State laws also mandate law enforcement agents to have visible signs, including illuminated “police stop” signs visible from a quarter-mile off. The roadblock itself must be visible from no less than 100 yards in either direction. Motorists can expect law enforcement agents to ask routine questions such as registration and license details. Law enforcement agents will also evaluate motorists for any signs of drunk driving, including slurred speech.
If the officers have reason to believe a motorist is driving under the influence of alcohol or drugs, the officers may conduct field sobriety or breath tests to determine the motorists’ BAC. The blood alcohol limit in Nevada is 0.04% for commercial drivers and 0.08% for non-commercial drivers. State laws mandate motorists to stop at DUI checkpoints; failure to stop is punishable under NRS 484B.580 with fines and imprisonment. Law enforcement agencies often announce DUI checkpoints in advance in Nevada.
Which is Worse, DUI vs. DWI?
DUIs are similar to DWIs. They are both offenses that involve the operation of vehicles under the influence of alcohol, drugs, and other controlling substances. Where these offenses are considered separate, DWIs are considered the worst of the two offenses. This is because the factors that contribute to a DWI, such as blood alcohol level, are slightly higher than those of DUIs. In Nevada, there are no legal differences between DUIs and DWIs; Nevada adopts the DUI term for drunk driving and other offenses that involve road usage and substance use.

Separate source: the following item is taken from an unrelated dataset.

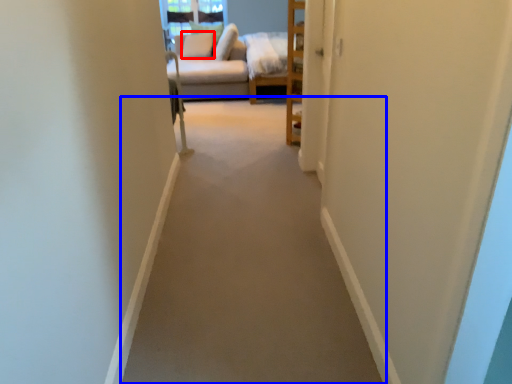 Question: Among these objects, which one is farthest to the camera, pillow (highlighted by a red box) or path (highlighted by a blue box)?

Choices:
 (A) pillow
 (B) path

Answer: (A) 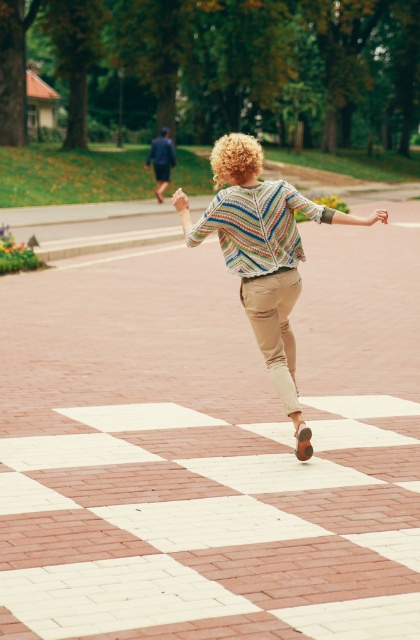 Question: Considering the real-world distances, which object is farthest from the curly blonde hair at center?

A Blood Alcohol Content (BAC) of 0.08% or greater constitutes a DUI in Nevada. Arrested persons must submit to testing; a failure to submit may result in additional penalties. Convicted persons are penalized by fines, imprisonment, forfeiture, and other administrative measures. For commercial drivers, the BAC threshold is 0.04%. However, it is important to note that Nevada law enforcement agents can arrest motorists that have lower BAC levels when there is reason to believe that such persons operated a vehicle under the influence of prohibited or controlled substances. A DUI stays on the driver’s record for up to seven (7) years in Nevada.